* [TASK INSTRUCTIONS]:
Please retype all of the entries that follow, leaving the images out.

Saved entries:
%%

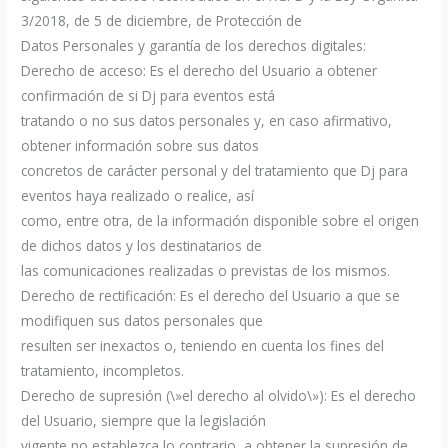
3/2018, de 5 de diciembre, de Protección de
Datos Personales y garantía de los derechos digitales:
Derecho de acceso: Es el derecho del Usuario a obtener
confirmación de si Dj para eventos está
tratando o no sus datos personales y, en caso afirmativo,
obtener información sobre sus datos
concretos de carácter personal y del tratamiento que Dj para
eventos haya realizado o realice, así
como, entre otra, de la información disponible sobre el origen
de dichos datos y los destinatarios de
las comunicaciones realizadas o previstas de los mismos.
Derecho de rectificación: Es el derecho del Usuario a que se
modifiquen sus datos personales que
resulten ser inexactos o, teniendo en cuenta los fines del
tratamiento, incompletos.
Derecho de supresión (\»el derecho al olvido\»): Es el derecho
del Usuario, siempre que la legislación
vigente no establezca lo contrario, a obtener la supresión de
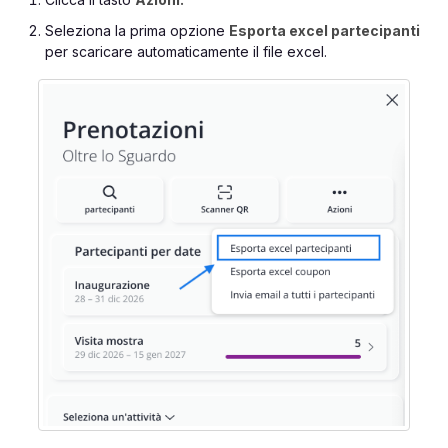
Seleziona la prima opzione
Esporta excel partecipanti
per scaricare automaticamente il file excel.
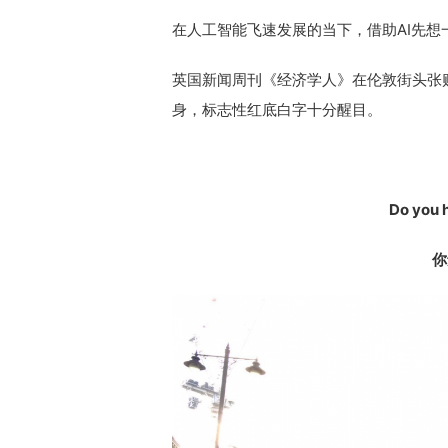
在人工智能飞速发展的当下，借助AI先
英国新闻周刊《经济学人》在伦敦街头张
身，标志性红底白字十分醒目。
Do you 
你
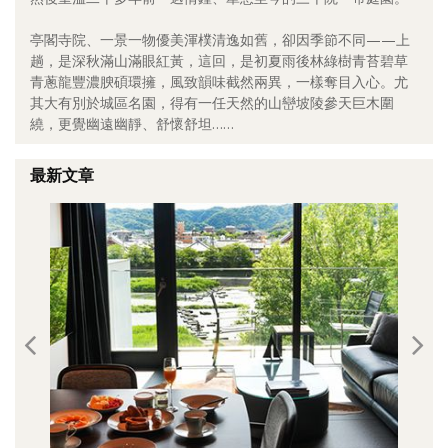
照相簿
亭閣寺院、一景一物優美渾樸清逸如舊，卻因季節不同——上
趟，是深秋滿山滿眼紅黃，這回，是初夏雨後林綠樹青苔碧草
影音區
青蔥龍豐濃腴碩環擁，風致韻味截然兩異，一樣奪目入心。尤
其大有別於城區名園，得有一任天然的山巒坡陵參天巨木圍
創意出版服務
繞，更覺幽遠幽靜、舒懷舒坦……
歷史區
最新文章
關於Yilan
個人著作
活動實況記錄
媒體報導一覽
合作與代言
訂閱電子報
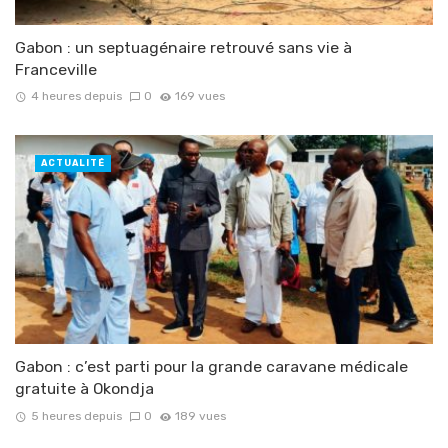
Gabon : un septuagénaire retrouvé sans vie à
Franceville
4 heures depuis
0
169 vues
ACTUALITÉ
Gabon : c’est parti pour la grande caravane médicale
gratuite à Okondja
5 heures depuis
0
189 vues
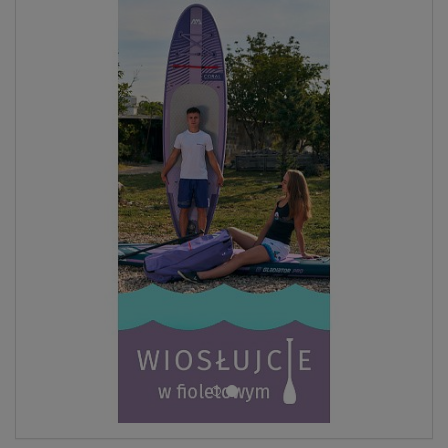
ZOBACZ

%%

* [SOLUTION TO THIS PROBLEM]:
3/2018, de 5 de diciembre, de Protección de
Datos Personales y garantía de los derechos digitales:
Derecho de acceso: Es el derecho del Usuario a obtener
confirmación de si Dj para eventos está
tratando o no sus datos personales y, en caso afirmativo,
obtener información sobre sus datos
concretos de carácter personal y del tratamiento que Dj para
eventos haya realizado o realice, así
como, entre otra, de la información disponible sobre el origen
de dichos datos y los destinatarios de
las comunicaciones realizadas o previstas de los mismos.
Derecho de rectificación: Es el derecho del Usuario a que se
modifiquen sus datos personales que
resulten ser inexactos o, teniendo en cuenta los fines del
tratamiento, incompletos.
Derecho de supresión (\»el derecho al olvido\»): Es el derecho
del Usuario, siempre que la legislación
vigente no establezca lo contrario, a obtener la supresión de
Seleziona la prima opzione
Esporta excel partecipanti
per scaricare automaticamente il file excel.
在人工智能飞速发展的当下，借助AI先
英国新闻周刊《经济学人》在伦敦街头张
身，标志性红底白字十分醒目。
Do you 
你
照相簿
亭閣寺院、一景一物優美渾樸清逸如舊，卻因季節不同——上
趟，是深秋滿山滿眼紅黃，這回，是初夏雨後林綠樹青苔碧草
影音區
青蔥龍豐濃腴碩環擁，風致韻味截然兩異，一樣奪目入心。尤
其大有別於城區名園，得有一任天然的山巒坡陵參天巨木圍
創意出版服務
繞，更覺幽遠幽靜、舒懷舒坦……
歷史區
最新文章
關於Yilan
個人著作
活動實況記錄
媒體報導一覽
合作與代言
訂閱電子報
Gabon : un septuagénaire retrouvé sans vie à
Franceville
4 heures depuis
0
169 vues
ACTUALITÉ
Gabon : c’est parti pour la grande caravane médicale
gratuite à Okondja
5 heures depuis
0
189 vues
ZOBACZ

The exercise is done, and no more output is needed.